> **Requirement**
Beginning at the line containing "giornamento il 29 Aprile 2025" in the material below and ending at the line containing "dei Progetti finanziati", return each line exactly and add nothing.

########

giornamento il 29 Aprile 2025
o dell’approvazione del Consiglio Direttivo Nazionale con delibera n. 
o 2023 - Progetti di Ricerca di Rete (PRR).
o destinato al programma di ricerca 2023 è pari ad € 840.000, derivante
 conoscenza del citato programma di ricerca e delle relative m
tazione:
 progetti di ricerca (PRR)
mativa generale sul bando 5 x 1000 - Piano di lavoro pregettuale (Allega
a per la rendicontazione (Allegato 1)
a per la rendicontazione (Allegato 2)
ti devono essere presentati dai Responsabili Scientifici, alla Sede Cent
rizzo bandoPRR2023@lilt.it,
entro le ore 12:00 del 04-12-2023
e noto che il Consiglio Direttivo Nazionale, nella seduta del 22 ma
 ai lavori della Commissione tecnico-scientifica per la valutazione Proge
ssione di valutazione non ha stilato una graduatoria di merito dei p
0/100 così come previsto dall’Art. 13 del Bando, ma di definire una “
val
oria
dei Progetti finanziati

########

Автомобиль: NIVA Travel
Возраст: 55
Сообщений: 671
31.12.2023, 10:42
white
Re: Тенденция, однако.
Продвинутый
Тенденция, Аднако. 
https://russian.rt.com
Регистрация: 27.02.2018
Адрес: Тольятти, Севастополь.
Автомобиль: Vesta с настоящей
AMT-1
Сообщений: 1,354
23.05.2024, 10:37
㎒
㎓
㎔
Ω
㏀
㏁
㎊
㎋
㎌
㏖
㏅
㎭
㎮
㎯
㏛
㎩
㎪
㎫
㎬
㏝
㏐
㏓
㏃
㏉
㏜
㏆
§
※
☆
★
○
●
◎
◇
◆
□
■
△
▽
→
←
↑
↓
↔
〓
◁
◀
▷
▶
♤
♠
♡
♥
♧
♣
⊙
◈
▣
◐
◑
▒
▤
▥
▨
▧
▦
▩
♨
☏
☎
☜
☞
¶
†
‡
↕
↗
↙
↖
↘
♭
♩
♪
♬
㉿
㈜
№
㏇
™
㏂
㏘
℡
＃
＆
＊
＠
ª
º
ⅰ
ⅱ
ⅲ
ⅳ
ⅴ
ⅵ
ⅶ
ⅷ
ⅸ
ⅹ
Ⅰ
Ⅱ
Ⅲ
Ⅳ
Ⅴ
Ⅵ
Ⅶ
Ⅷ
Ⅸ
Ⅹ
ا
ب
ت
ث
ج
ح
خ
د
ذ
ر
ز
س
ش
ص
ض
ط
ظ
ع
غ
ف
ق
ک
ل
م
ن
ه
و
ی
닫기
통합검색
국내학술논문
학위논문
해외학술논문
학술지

########

> **Expected output**
giornamento il 29 Aprile 2025
o dell’approvazione del Consiglio Direttivo Nazionale con delibera n. 
o 2023 - Progetti di Ricerca di Rete (PRR).
o destinato al programma di ricerca 2023 è pari ad € 840.000, derivante
 conoscenza del citato programma di ricerca e delle relative m
tazione:
 progetti di ricerca (PRR)
mativa generale sul bando 5 x 1000 - Piano di lavoro pregettuale (Allega
a per la rendicontazione (Allegato 1)
a per la rendicontazione (Allegato 2)
ti devono essere presentati dai Responsabili Scientifici, alla Sede Cent
rizzo bandoPRR2023@lilt.it,
entro le ore 12:00 del 04-12-2023
e noto che il Consiglio Direttivo Nazionale, nella seduta del 22 ma
 ai lavori della Commissione tecnico-scientifica per la valutazione Proge
ssione di valutazione non ha stilato una graduatoria di merito dei p
0/100 così come previsto dall’Art. 13 del Bando, ma di definire una “
val
oria
dei Progetti finanziati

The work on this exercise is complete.